--- Extracted data ---

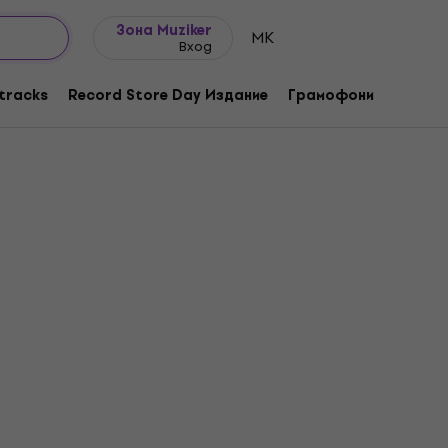
Идеи за подарък
FAQ
Muziker Блог
Зона Muziker
MK
Вход
tracks
Record Store Day Издание
Грамофони
Музика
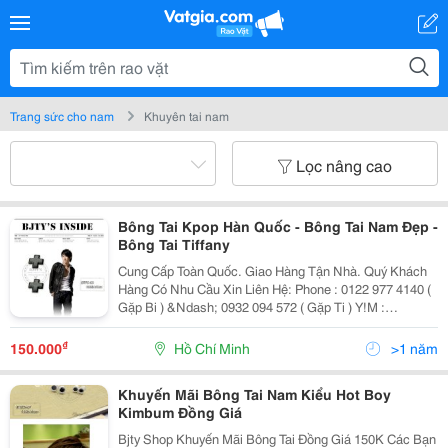
Trang sức cho nam
Khuyên tai nam
Lọc nâng cao
Bông Tai Kpop Hàn Quốc - Bông Tai Nam Đẹp -
Bông Tai Tiffany
Cung Cấp Toàn Quốc. Giao Hàng Tận Nhà. Quý Khách
Hàng Có Nhu Cầu Xin Liên Hệ: Phone : 0122 977 4140 (
Gặp Bi ) &Ndash; 0932 094 572 ( Gặp Ti ) Y!M :
Bjty_Style99 Hoặc Bjty_Style_Vn Địa Chỉ: 273/8 Phan
Văn Khỏe F5 Q6 Tp.hcm ( Gần Cầu
₫
150.000
Hồ Chí Minh
>1 năm
Khuyến Mãi Bông Tai Nam Kiểu Hot Boy
Kimbum Đồng Giá
Bjty Shop Khuyến Mãi Bông Tai Đồng Giá 150K Các Bạn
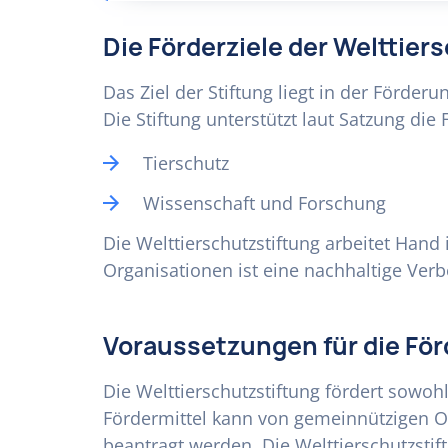
Die Förderziele der Welttier
Das Ziel der Stiftung liegt in der Förde
Die Stiftung unterstützt laut Satzung di
Tierschutz
Wissenschaft und Forschung
Die Welttierschutzstiftung arbeitet Hand
Organisationen ist eine nachhaltige Ver
Voraussetzungen für die Fö
Die Welttierschutzstiftung fördert sowo
Fördermittel kann von gemeinnützigen O
beantragt werden. Die Welttierschutzstif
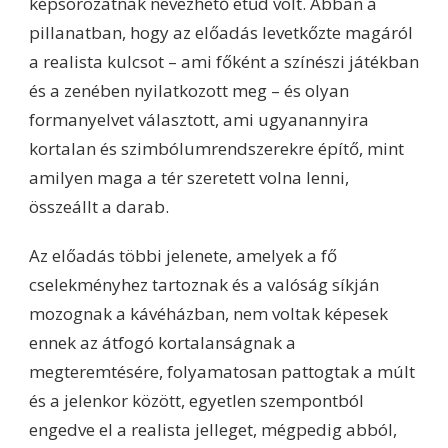
képsorozatnak nevezhető etűd volt. Abban a
pillanatban, hogy az előadás levetkőzte magáról
a realista kulcsot – ami főként a színészi játékban
és a zenében nyilatkozott meg – és olyan
formanyelvet választott, ami ugyanannyira
kortalan és szimbólumrendszerekre építő, mint
amilyen maga a tér szeretett volna lenni,
összeállt a darab.
Az előadás többi jelenete, amelyek a fő
cselekményhez tartoznak és a valóság síkján
mozognak a kávéházban, nem voltak képesek
ennek az átfogó kortalanságnak a
megteremtésére, folyamatosan pattogtak a múlt
és a jelenkor között, egyetlen szempontból
engedve el a realista jelleget, mégpedig abból,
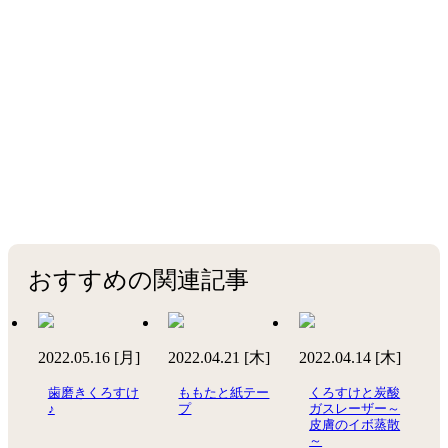
おすすめの関連記事
2022.05.16 [月]
2022.04.21 [木]
2022.04.14 [木]
歯磨きくろすけ
ももたと紙テー
くろすけと炭酸
♪
プ
ガスレーザー～
皮膚のイボ蒸散
～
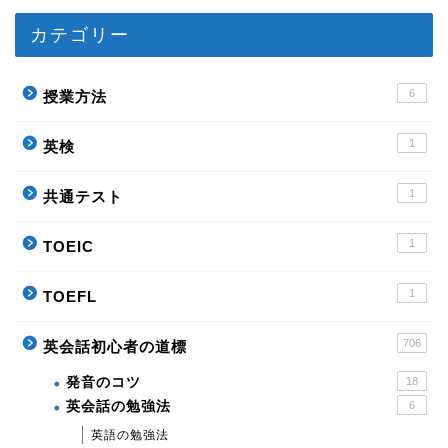
カテゴリー
6
授業方法
1
英検
1
共通テスト
1
TOEIC
1
TOEFL
706
英会話初心者の道標
発音のコツ
18
英会話の勉強法
6
英語の勉強法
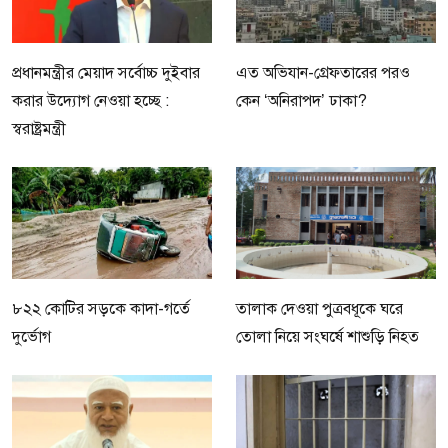
প্রধানমন্ত্রীর মেয়াদ সর্বোচ্চ দুইবার
এত অভিযান-গ্রেফতারের পরও
করার উদ্যোগ নেওয়া হচ্ছে :
কেন ‘অনিরাপদ’ ঢাকা?
স্বরাষ্ট্রমন্ত্রী
৮২২ কোটির সড়কে কাদা-গর্তে
তালাক দেওয়া পুত্রবধূকে ঘরে
দুর্ভোগ
তোলা নিয়ে সংঘর্ষে শাশুড়ি নিহত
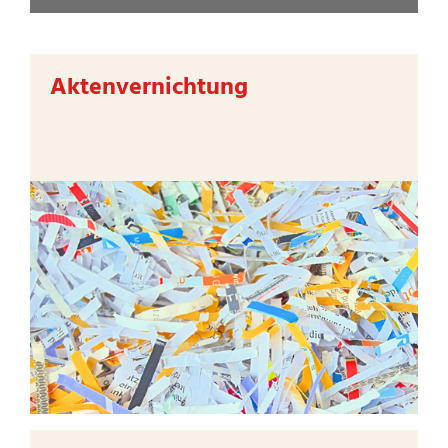
Aktenvernichtung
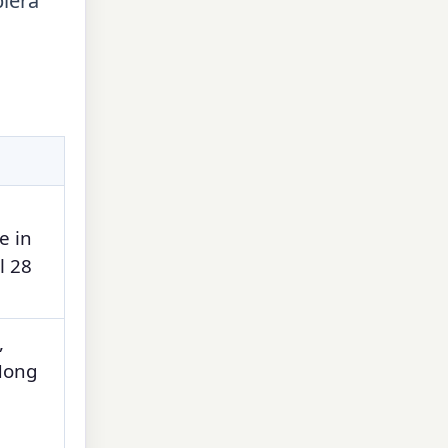
ierà
e in
l 28
,
 Hong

---

* Exercise aim
Note each line of the entries that has "Bông" in it, and copy those lines.

* Exercise output
Bông Tai Kpop Hàn Quốc - Bông Tai Nam Đẹp -
Bông Tai Tiffany
Khuyến Mãi Bông Tai Nam Kiểu Hot Boy
Bjty Shop Khuyến Mãi Bông Tai Đồng Giá 150K Các Bạn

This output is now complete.